Le plus traître est là: tous les effets ne se voient pas immédiatement. Certaines complications peuvent apparaître plusieurs heures après l’exposition, avec, dans les cas sévères, des atteintes du cœur, du foie, des reins ou du système nerveux. Autrement dit, le danger ne s’arrête pas avec l’explosion. Il peut continuer en silence, alors même que la victime croit avoir échappé au pire.

Que faire, concrètement, en cas de contact? Il faut d’abord s’éloigner immédiatement de la zone d’impact et de la fumée. Les vêtements contaminés doivent être retirés avec précaution, car ils peuvent s’enflammer ou se rallumer. La peau doit être rincée abondamment à l’eau froide ou au sérum physiologique froid, puis maintenue humide. Il ne faut jamais manipuler d’éventuels fragments à mains nues. En cas d’atteinte oculaire, l’œil doit être rincé sans délai pendant dix à quinze minutes. Et même si la personne semble aller mieux, une prise en charge médicale rapide reste indispensable, justement à cause du risque de complications retardées.

La terre brûlée, la terre suspecte

Au Liban-Sud, le phosphore blanc ne s’attaque pas qu’aux corps. Il s’attaque aussi à la terre. Il met le feu aux oliveraies, aux broussailles, aux lisières de champs, aux tuyaux d’irrigation, aux bottes de foin. Il nourrit surtout une angoisse durable: celle de la terre devenue suspecte, du produit agricole que l’on n’ose plus vendre, de l’eau que l’on regarde autrement, de la saison suivante déjà compromise.

Ce n’est pas un dossier neuf. Dès 2023 puis en 2024, des accusations d’usage de phosphore blanc avaient déjà visé plusieurs localités frontalières du Sud, notamment Dhayra, Kfar Kila, Meiss el-Jabal, Boustane, Markaba et Aïta el-Chaab. Des terres agricoles avaient été touchées, des incendies avaient ravagé des zones boisées, et des agriculteurs avaient commencé à s’interroger sur l’état réel de leurs sols, de leurs récoltes et de leurs vergers. Mars 2026 ne surgit donc pas de nulle part: il rouvre une plaie que le Sud n’avait jamais vraiment refermée.
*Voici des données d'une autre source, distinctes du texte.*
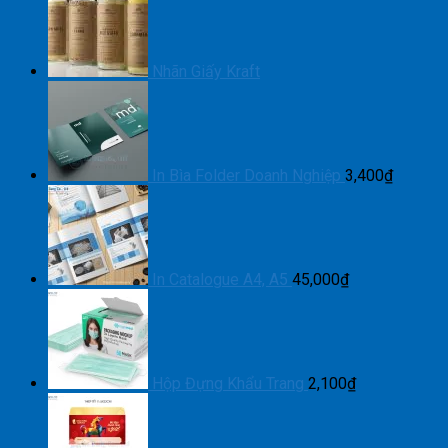
Nhãn Giấy Kraft
In Bìa Folder Doanh Nghiệp
3,400
₫
In Catalogue A4, A5
45,000
₫
Hộp Đựng Khẩu Trang
2,100
₫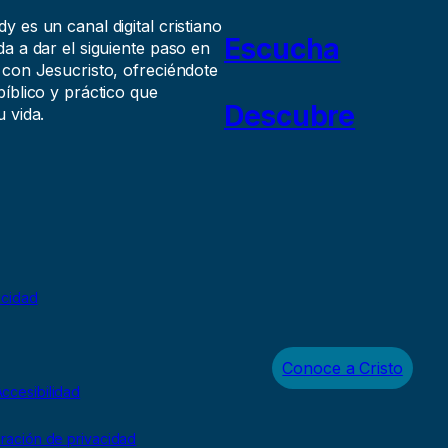
 es un canal digital cristiano
Escucha
a a dar el siguiente paso en
 con Jesucristo, ofreciéndote
íblico y práctico que
Descubre
 vida.
acidad
Conoce a Cristo
ccesibilidad
uración de privacidad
À Qlayaa comme ailleurs, la question n’est plus seulement de survivre aux bombardements, mais de savoir ce qu’il restera après eux: une terre cultivable, une récolte vendable, une eau de confiance, un retour possible. Et comme si ces malheurs ne suffisaient pas, un autre motif d’angoisse s’est ajouté en février. Beyrouth a accusé Israël d’avoir pulvérisé du glyphosate, herbicide controversé, du côté libanais de la frontière, en s’inquiétant de ses effets à long terme sur les terres agricoles et sur la population. À croire que les infortunés Libanais devaient encore hériter de cette peur supplémentaire: après la terre brûlée, la terre suspecte; après les incendies, le doute sur ce qui pourra encore pousser, nourrir ou simplement rester vivable.

Au fond, le phosphore blanc résume à lui seul l’horreur de cette guerre d’Israël contre le Hezbollah au Liban: une arme que l’on présente comme tactique, mais dont les effets débordent tout — la maison, le champ, l’olivier, le souffle, la saison suivante. Le projectile tombe en quelques secondes. Puis la brûlure continue, dans la peau, dans l’air, dans la terre.

Et au Sud, le plus terrible est peut-être là: même quand le bombardement cesse, il laisse encore derrière lui de quoi avoir peur d’habiter, de respirer, de semer et de vivre.